_TASK:_ Print the data that follows word for word, leaving out any picture.

▼

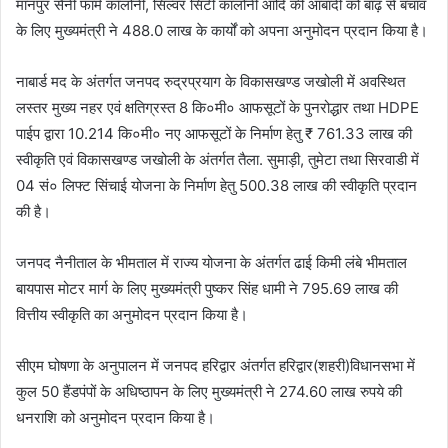
मानपुर सैनी फार्म कॉलोनी, सिल्वर सिटी कालोनी आदि की आबादी को बाढ़ से बचाव
के लिए मुख्यमंत्री ने 488.0 लाख के कार्यों को अपना अनुमोदन प्रदान किया है।
नाबार्ड मद के अंतर्गत जनपद रुद्रप्रयाग के विकासखण्ड जखोली में अवस्थित
लस्तर मुख्य नहर एवं क्षतिग्रस्त 8 कि०मी० आफसूटों के पुनरोद्धार तथा HDPE
पाईप द्वारा 10.214 कि०मी० नए आफसूटों के निर्माण हेतु ₹ 761.33 लाख की
स्वीकृति एवं विकासखण्ड जखोली के अंतर्गत तैला. सुमाड़ी, तुमेटा तथा सिरवाडी में
04 सं० लिफ्ट सिंचाई योजना के निर्माण हेतु 500.38 लाख की स्वीकृति प्रदान
की है।
जनपद नैनीताल के भीमताल में राज्य योजना के अंतर्गत ढाई किमी लंबे भीमताल
बायपास मोटर मार्ग के लिए मुख्यमंत्री पुष्कर सिंह धामी ने 795.69 लाख की
वित्तीय स्वीकृति का अनुमोदन प्रदान किया है।
सीएम घोषणा के अनुपालन में जनपद हरिद्वार अंतर्गत हरिद्वार(शहरी)विधानसभा में
कुल 50 हैंडपंपों के अधिष्ठापन के लिए मुख्यमंत्री ने 274.60 लाख रुपये की
धनराशि को अनुमोदन प्रदान किया है।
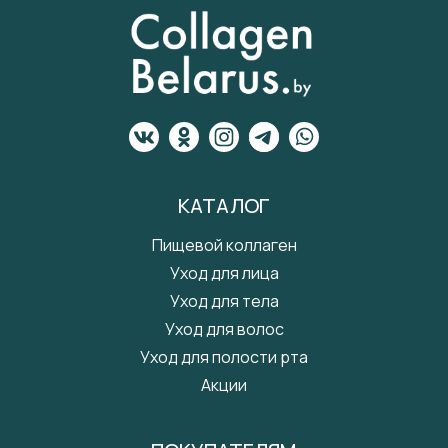
КАТАЛОГ
Пищевой коллаген
Уход для лица
Уход для тела
Уход для волос
Уход для полости рта
Акции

▲

_SOLUTION TO THE PROBLEM:_
मानपुर सैनी फार्म कॉलोनी, सिल्वर सिटी कालोनी आदि की आबादी को बाढ़ से बचाव
के लिए मुख्यमंत्री ने 488.0 लाख के कार्यों को अपना अनुमोदन प्रदान किया है।
नाबार्ड मद के अंतर्गत जनपद रुद्रप्रयाग के विकासखण्ड जखोली में अवस्थित
लस्तर मुख्य नहर एवं क्षतिग्रस्त 8 कि०मी० आफसूटों के पुनरोद्धार तथा HDPE
पाईप द्वारा 10.214 कि०मी० नए आफसूटों के निर्माण हेतु ₹ 761.33 लाख की
स्वीकृति एवं विकासखण्ड जखोली के अंतर्गत तैला. सुमाड़ी, तुमेटा तथा सिरवाडी में
04 सं० लिफ्ट सिंचाई योजना के निर्माण हेतु 500.38 लाख की स्वीकृति प्रदान
की है।
जनपद नैनीताल के भीमताल में राज्य योजना के अंतर्गत ढाई किमी लंबे भीमताल
बायपास मोटर मार्ग के लिए मुख्यमंत्री पुष्कर सिंह धामी ने 795.69 लाख की
वित्तीय स्वीकृति का अनुमोदन प्रदान किया है।
सीएम घोषणा के अनुपालन में जनपद हरिद्वार अंतर्गत हरिद्वार(शहरी)विधानसभा में
कुल 50 हैंडपंपों के अधिष्ठापन के लिए मुख्यमंत्री ने 274.60 लाख रुपये की
धनराशि को अनुमोदन प्रदान किया है।
КАТАЛОГ
Пищевой коллаген
Уход для лица
Уход для тела
Уход для волос
Уход для полости рта
Акции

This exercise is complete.